Search the material for the word "Universidad" and report each line where it turns up.
Content starts
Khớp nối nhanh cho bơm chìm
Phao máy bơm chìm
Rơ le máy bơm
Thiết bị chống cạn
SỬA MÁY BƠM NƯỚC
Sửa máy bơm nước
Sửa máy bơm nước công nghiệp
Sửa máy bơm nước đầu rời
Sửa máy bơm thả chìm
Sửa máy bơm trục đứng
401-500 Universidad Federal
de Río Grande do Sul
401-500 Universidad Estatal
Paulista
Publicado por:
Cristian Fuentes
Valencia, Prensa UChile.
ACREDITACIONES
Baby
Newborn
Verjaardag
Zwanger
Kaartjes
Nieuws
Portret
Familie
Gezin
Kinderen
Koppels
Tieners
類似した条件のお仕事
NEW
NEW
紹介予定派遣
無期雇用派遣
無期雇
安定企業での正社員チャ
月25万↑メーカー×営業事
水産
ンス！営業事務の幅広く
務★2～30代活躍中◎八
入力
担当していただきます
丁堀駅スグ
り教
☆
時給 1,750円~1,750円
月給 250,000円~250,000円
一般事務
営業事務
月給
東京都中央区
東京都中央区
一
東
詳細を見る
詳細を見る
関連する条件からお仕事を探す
Content ends
Content starts
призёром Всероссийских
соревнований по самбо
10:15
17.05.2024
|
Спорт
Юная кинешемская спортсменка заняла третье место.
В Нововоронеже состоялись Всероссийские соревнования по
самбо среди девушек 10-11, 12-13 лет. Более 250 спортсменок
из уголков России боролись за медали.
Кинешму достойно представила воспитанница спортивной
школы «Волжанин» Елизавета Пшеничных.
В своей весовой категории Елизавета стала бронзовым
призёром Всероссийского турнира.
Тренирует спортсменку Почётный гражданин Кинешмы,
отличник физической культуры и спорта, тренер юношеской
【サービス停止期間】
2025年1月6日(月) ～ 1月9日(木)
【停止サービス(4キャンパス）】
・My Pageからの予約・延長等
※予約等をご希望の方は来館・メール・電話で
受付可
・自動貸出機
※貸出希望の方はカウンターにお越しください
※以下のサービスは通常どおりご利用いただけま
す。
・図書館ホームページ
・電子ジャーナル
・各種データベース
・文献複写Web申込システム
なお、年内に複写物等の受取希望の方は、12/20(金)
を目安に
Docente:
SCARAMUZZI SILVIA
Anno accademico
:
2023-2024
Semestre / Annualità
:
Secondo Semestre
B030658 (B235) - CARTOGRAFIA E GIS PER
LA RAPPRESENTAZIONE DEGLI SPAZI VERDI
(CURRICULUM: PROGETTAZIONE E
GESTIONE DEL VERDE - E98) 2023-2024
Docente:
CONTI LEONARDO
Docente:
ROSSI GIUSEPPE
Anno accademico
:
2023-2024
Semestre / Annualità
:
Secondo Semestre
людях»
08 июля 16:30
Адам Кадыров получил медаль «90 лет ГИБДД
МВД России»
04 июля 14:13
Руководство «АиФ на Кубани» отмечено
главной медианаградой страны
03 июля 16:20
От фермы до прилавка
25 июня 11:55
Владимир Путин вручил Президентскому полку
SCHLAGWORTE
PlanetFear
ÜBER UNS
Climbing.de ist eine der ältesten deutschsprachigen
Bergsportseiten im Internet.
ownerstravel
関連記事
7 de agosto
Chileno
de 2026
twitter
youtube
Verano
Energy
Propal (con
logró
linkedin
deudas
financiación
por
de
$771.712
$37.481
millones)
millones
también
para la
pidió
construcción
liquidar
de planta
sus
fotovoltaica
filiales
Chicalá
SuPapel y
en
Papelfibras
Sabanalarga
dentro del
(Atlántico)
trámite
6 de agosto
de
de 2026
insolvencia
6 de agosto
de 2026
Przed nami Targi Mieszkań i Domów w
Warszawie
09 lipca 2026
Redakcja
Content ends
* **ANSWER TO THIS TASK**:
401-500 Universidad Federal
401-500 Universidad Estatal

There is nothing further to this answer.